I am trying to determine the numerical condition of the quadratic formula: $$x = \frac{-b \pm \sqrt{b^2-4ac}}{2a}$$ As I understand it, the quadratic formula can be interpreted as a mapping $$\phi:\mathbb{R}^3\to\mathbb{R}, (a,b,c)\mapsto \frac{-b \pm \sqrt{b^2-4ac}}{2a} \text{, for } a \ne 0.$$
My notes define the condition number for some $\phi$ as follows: $\kappa(\phi):= \frac{\lVert x\rVert\lVert D\phi(x)\rVert_M}{\lVert \phi(x)\rVert}$ for some compatible matrix norm. Which simplifies to $\kappa(f)= \frac{\lvert xf'(x)\rvert}{\lvert f(x)\rvert}$ in the one-dimensional case (which isn't the case anyway).

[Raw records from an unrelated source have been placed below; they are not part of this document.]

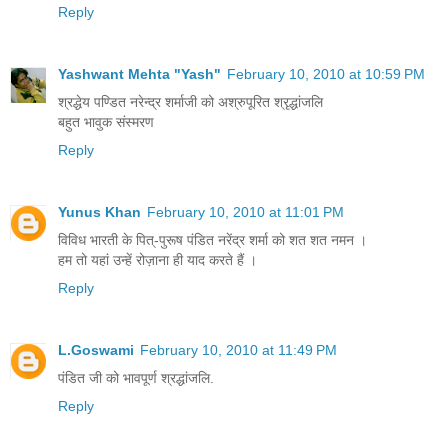
Reply
Yashwant Mehta "Yash"
February 10, 2010 at 10:59 PM
श्रद्धेय पण्डित नरेन्द्र शर्माजी को अश्रुपूरित श्रृद्धांजलि
बहुत भावुक संस्मरण
Reply
Yunus Khan
February 10, 2010 at 11:01 PM
विविध भारती के पित्-पुरूष पंडित नरेंद्र शर्मा को शत शत नमन ।
हम तो यहां उन्‍हें रोज़ाना ही याद करते हैं ।
Reply
L.Goswami
February 10, 2010 at 11:49 PM
पंडित जी को भावपूर्ण श्रद्धांजलि.
Reply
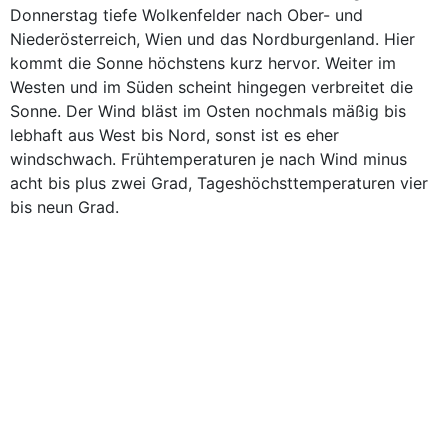
Donnerstag tiefe Wolkenfelder nach Ober- und
Niederösterreich, Wien und das Nordburgenland. Hier
kommt die Sonne höchstens kurz hervor. Weiter im
Westen und im Süden scheint hingegen verbreitet die
Sonne. Der Wind bläst im Osten nochmals mäßig bis
lebhaft aus West bis Nord, sonst ist es eher
windschwach. Frühtemperaturen je nach Wind minus
acht bis plus zwei Grad, Tageshöchsttemperaturen vier
bis neun Grad.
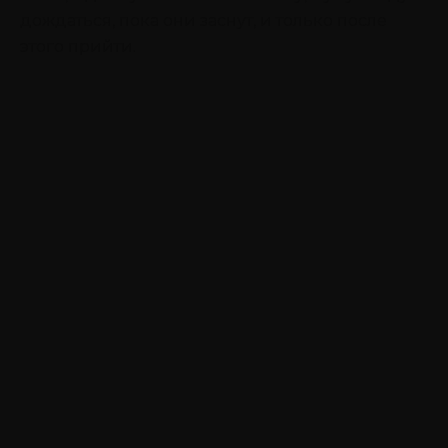
дождаться, пока они заснут, и только после
этого прийти.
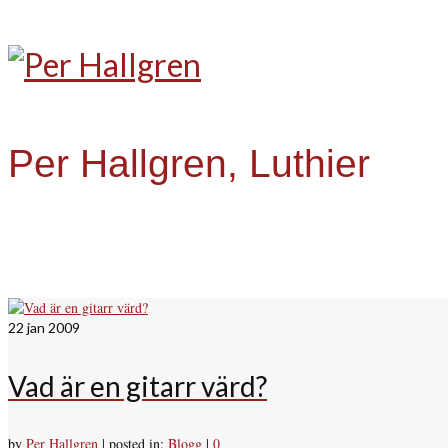
Per Hallgren, Luthier
22
jan 2009
Vad är en gitarr värd?
by
Per Hallgren
|
posted in:
Blogg
|
0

What I have tried so far was yet another method of computing the condition via the formula: $$\kappa_{ij}=\frac{x_j}{\phi_i(x)}\cdot\frac{\partial\phi_i(x)}{\partial x_j}\quad \text{Here: } i=1, j\in\{1,2,3\}$$
I am not really sure if the given formula(s) is/are the best approach to solving this problem or if there is some other preferably easier method. Looking at the discussion on this post about the numerical stability of the quadratic formula I am hoping to find some intuition to solving this problem without these long winded calculations.